Aspirin miracle cures...has the world gone mad?

Friday 23rd March 2012

  • Don't fall for the Aspirin miracle without understanding the full story
  • The real risk to our children's health from the drug giants
  • Grab a grumpy old man for a laugh!

Oh save me from media hyped medical claims!

This week we had the return of aspirin as the miracle cancer cure.

I think we all need to be a bit cynical when such a high powered good news story hits the headlines in Budget week – and in this case you would be right to do so.

Look, Aspirin is a worthwhile and multi-potent low cost drug which has a long history of safe and effective use. This is fact and therefore incontrovertible.

However, like every single drug available it is no cure-all.

There is NO single intervention which is a panacea of health, and more importantly the ills of modern life cannot be controlled by taking pills – irrespective of their cost.

This week a reputable research fellow for Oxford University published a report which summarised a series of trials and concluded that taking an aspirin a day can prevent the spread of cancer.

Taken in isolation I don’t think this is bad news, in fact I am glad that this research brings a glimmer of hope for the middle aged folk who are at risk of developing cancers.

But that only tells part of the story, and surprisingly it is that part that makes the news because the other bit isn’t so appealing.

Aspirin causes an increase in bleeding disorders, especially in the stomach and gut which can prove fatal in their own way.

The Oxford team looked at 90 or so studies to draw their conclusions, but conveniently chose to ignore those studies which showed either adverse or no effect from taking the drug.

Now doesn’t that worry you? It should because similar research from The Medical School in Virginia, USA showed that upto 20,000 deaths per year could be attributed directly to this drug.

I don’t want to come across as an old kill joy here, and would happily admit that this kind of research is both powerful and encouraging but it needs to be tempered with a little realism.

It is never beneficial when the popular, and not so popular, press starts screaming about ‘miracle cures’, ‘simple health solutions’ and ‘the once a day drug to cure cancer’.

There are no such things and I will always suspect foul play when this kind of thing happens.

I know you are all too cute to let this kind of news blitz carry you away, however, there could be worse around the corner – and it is a real threat to our kids...
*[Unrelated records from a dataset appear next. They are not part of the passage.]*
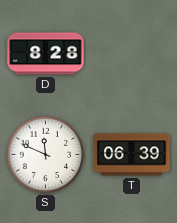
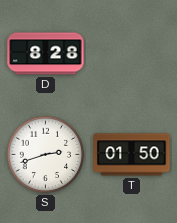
S: 11:49 -> 2:42
T: 06:39 -> 01:50
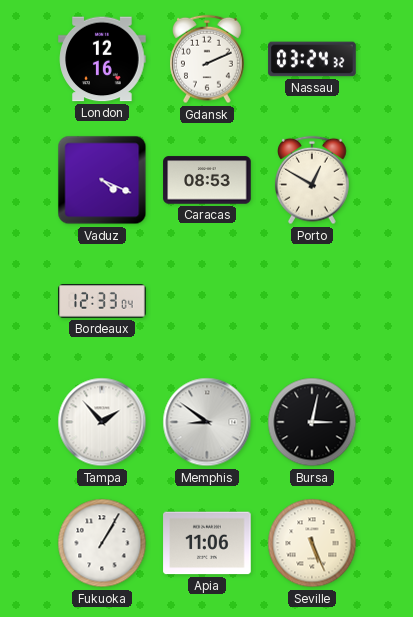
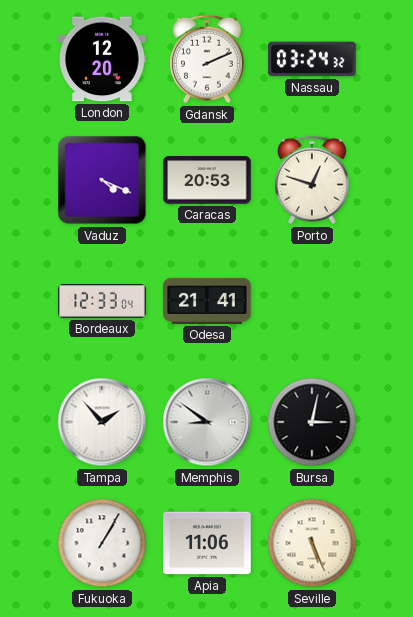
London: 12:16 -> 12:20
Caracas: 08:53 -> 20:53
Porto: 12:50 -> 12:48
Odesa: none -> 21:41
Quick fix health – why pill popping kids could be the future

...proof, if any were needed that the big pharmaceutical companies are trying to get us all hooked.

Just last week Professor Sarah Harper told the Oxford Institute of Population Ageing that before long she was expecting children to be on statins rather than good food and exercise.

She warned “I think we may be entering a world where preventable chronic disease will not be prevented by public health measures tackling lifestyles, but increasingly by drug therapies which will control and reduce symptoms.”

Noting that academics were tending to promote pharmaceutical remedies being prescribed at earlier stages of life, she said we needed to act before healthy living became replaced by a magic pill.

These academics are usually in the payroll of the big players in the industry, and through clever marketing, and not so subtle financial inducements are getting our GP’s to punt their wares out to us on a more frequent basis.

This has to stop before it is too late.

The Prof ended her lecture with the following;

“We have to ask if we wish our future to be one where individuals at increasingly younger ages pop pill rather than eat healthily, stop smoking, reduce alcohol and take up exercise. Do we want our 10 year olds popping stains?”

Let me answer that one... NO WE DON’T! And furthermore, we don’t want to see ANYONE popping statins as a matter of course.

Let’s have a return to good old common sense public health supported by schools and doctors, without commercial greed setting our agenda.

Having vented my spleen over that one I thought I’d end this week on a lighter note...

I may be old but I’m not grumpy... It’s official!

TV has much to be blamed for, especially in our house.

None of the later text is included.